TF Single-Thread(GPU/CPU) time:79.972953, clock:173.22859
TF Multi-Thread(GPU/CPU) time:49.060713, clock:151.49888

I also checked about the same device.

TF Multi-Thread(CPU/CPU) time:49.992958, clock:156.02945
TF Multi-Thread(GPU/GPU) time:42.76184, clock:140.32868

This is also faster.

In TF, it seems that there is no need to worry about the bottleneck of multithreading in python.

Gustav von Zitzewitz · Answer 9 · Tue Mar 06 2018 22:12:02 GMT+0800 (China Standard Time)

Really interesting test and explanation, thank you!

Other Questions:

Did you already use TF's graph transform tool to decrease the networks size to speed it up on mobile devices like the Jetson (https://www.tensorflow.org/mobile/prepare_models) ?
I saw you are using TensorRT, did you manage to optimize ssd_mobilenet with it?

naisy · Answer 10 · Wed Mar 07 2018 09:29:02 GMT+0800 (China Standard Time)

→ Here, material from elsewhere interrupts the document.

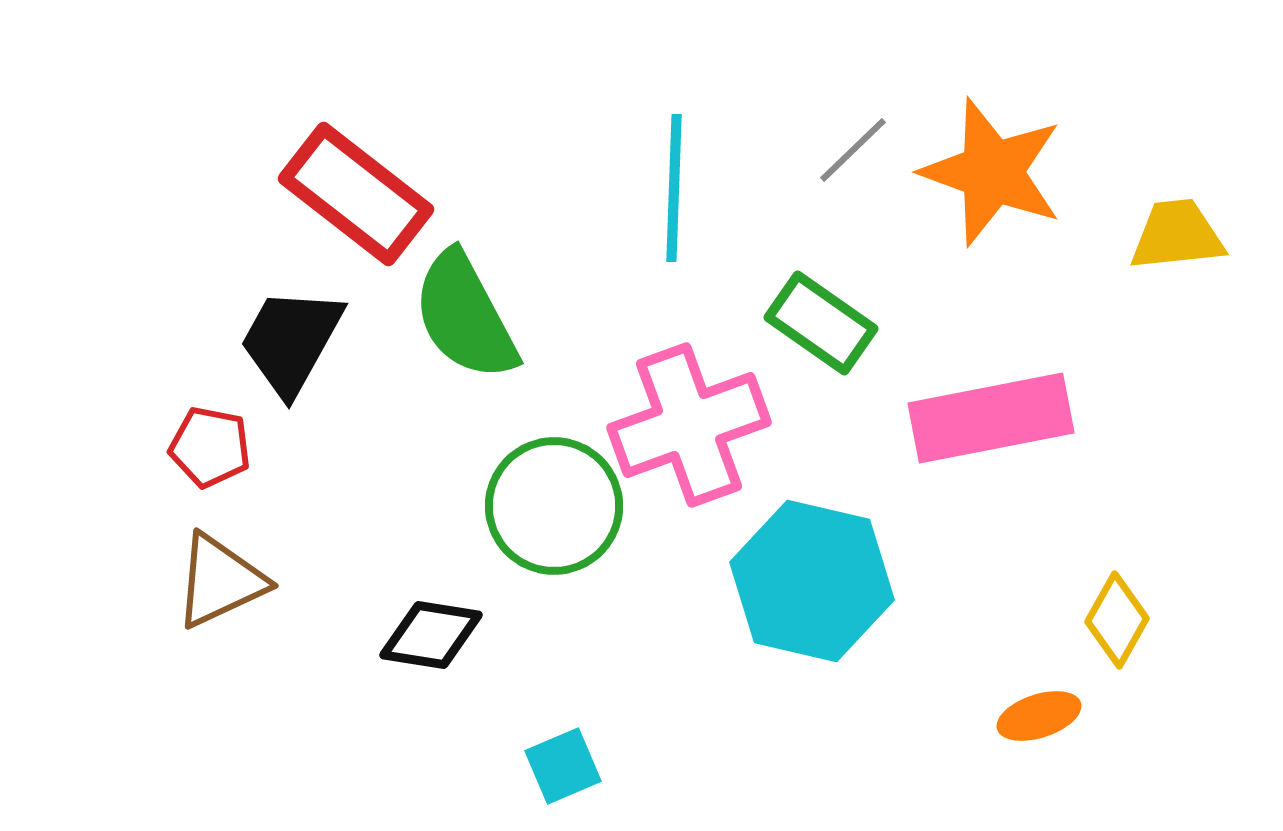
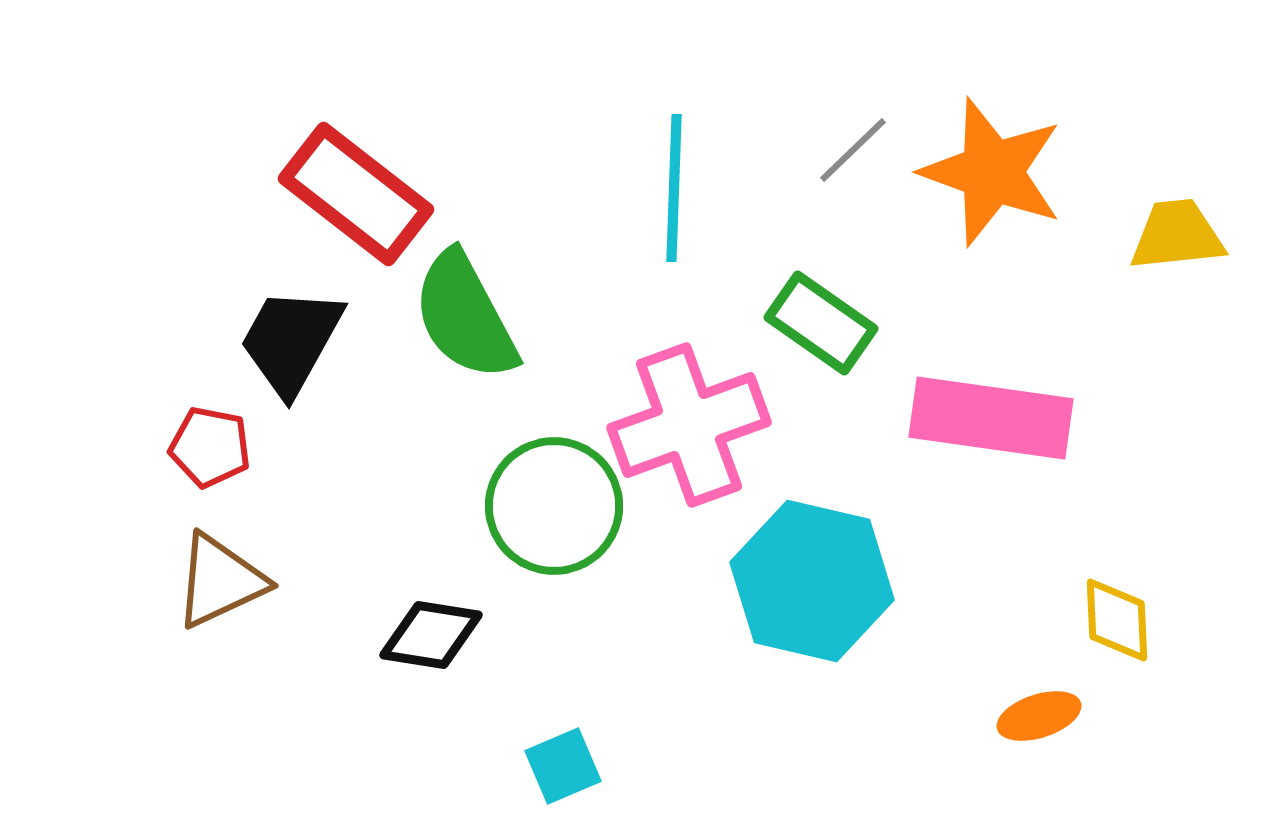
pink rectangle: rotated 19 degrees clockwise
yellow diamond: rotated 32 degrees counterclockwise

Multiprocessing can not share objects. Therefore, it is necessary to use file I / O etc.
However, sess.run () takes longer than GIL, so I think that there is no big merit in using multiprocessing.

Sorry, I am not familiar with TensorRT and model tuning.

Gustav von Zitzewitz · Answer 11 · Thu Mar 08 2018 21:06:34 GMT+0800 (China Standard Time)

@naisy maybe you heard or even used mask r-cnn.
My plan is to do a mask ssd implementation, so that the ssd ouputs not only a bounding box per class but also a segmentation mask.
Would you be intrested in joining?

naisy · Answer 12 · Fri Mar 09 2018 13:49:28 GMT+0800 (China Standard Time)

I think that it is very interesting.
I have seen Tensorflow 's Mask R-CNN, but I have not used it yet.
Since SSD seems to be faster than R-CNN, I am excited about Mask SSD.
I would like to use it if it works with Jetson TX2.

naisy · Answer 13 · Fri Mar 09 2018 17:39:15 GMT+0800 (China Standard Time)

I found my mistake in download_model().
please fix to 'frozen_inference_graph.pb'.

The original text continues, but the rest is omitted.